### What is being asked
Show every line of the records below that contains the word "Iphone".

### Dataset records
= = =

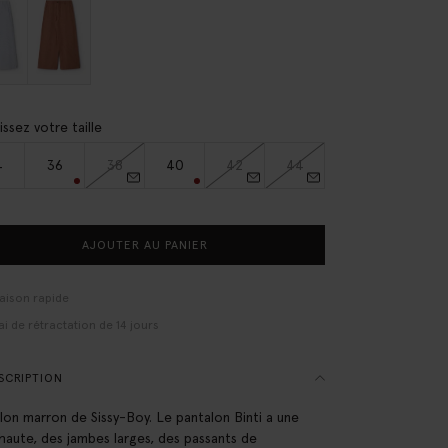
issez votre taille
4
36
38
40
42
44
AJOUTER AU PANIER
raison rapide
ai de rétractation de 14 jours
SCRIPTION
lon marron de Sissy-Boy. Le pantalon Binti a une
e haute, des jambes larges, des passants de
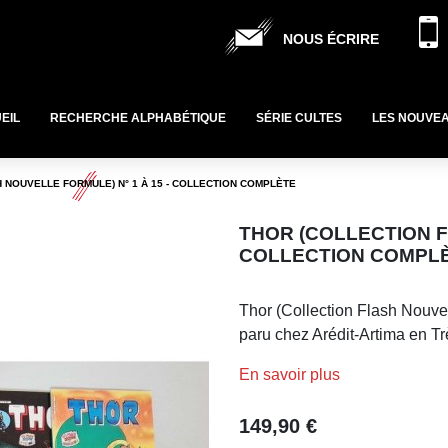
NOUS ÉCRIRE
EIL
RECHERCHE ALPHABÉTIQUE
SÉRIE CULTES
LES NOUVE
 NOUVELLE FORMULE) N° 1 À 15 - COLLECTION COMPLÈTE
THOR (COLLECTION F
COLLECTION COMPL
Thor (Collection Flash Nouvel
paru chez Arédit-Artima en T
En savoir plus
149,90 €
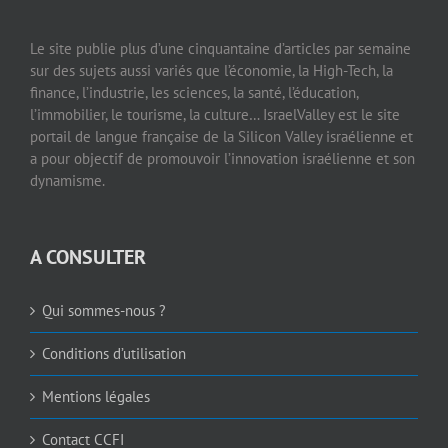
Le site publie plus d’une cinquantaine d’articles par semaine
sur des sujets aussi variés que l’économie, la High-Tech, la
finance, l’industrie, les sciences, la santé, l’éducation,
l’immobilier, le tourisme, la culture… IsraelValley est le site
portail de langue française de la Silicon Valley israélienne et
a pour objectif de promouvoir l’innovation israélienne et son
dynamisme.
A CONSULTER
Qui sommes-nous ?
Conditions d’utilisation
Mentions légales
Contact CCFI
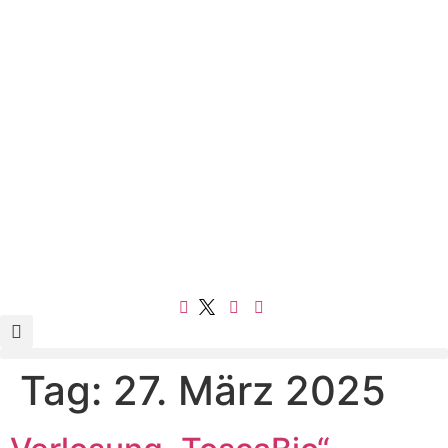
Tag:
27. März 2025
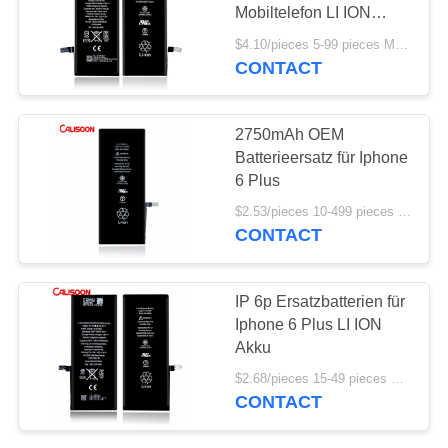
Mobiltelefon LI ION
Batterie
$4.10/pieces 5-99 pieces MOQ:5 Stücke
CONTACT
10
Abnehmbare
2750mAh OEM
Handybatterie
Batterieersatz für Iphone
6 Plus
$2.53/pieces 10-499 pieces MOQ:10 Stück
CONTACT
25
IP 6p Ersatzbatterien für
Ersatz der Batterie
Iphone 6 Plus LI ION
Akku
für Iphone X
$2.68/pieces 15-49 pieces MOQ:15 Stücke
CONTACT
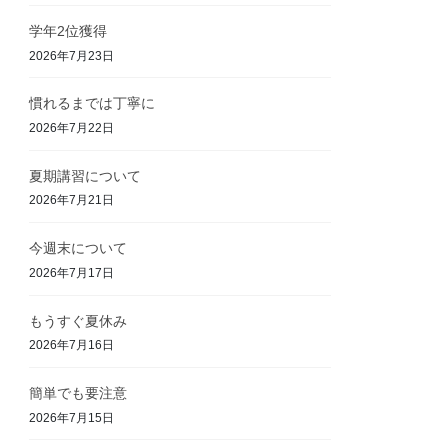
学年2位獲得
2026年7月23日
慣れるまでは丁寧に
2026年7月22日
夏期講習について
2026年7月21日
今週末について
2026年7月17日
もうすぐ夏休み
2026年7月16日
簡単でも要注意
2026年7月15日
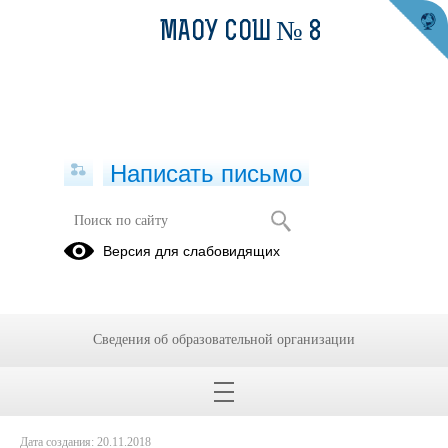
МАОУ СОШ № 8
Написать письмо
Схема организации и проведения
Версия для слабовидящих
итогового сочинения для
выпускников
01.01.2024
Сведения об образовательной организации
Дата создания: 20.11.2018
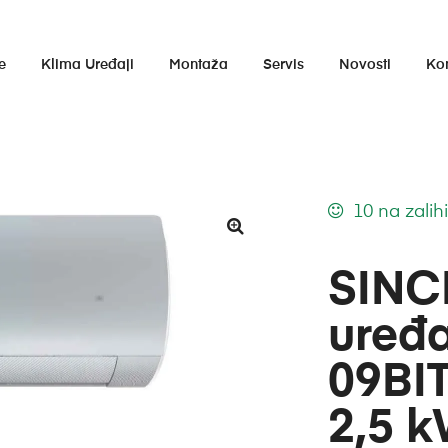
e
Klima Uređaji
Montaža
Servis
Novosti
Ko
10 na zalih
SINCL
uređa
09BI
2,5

= = =

### Task result
Batterieersatz für Iphone
Iphone 6 Plus LI ION
für Iphone X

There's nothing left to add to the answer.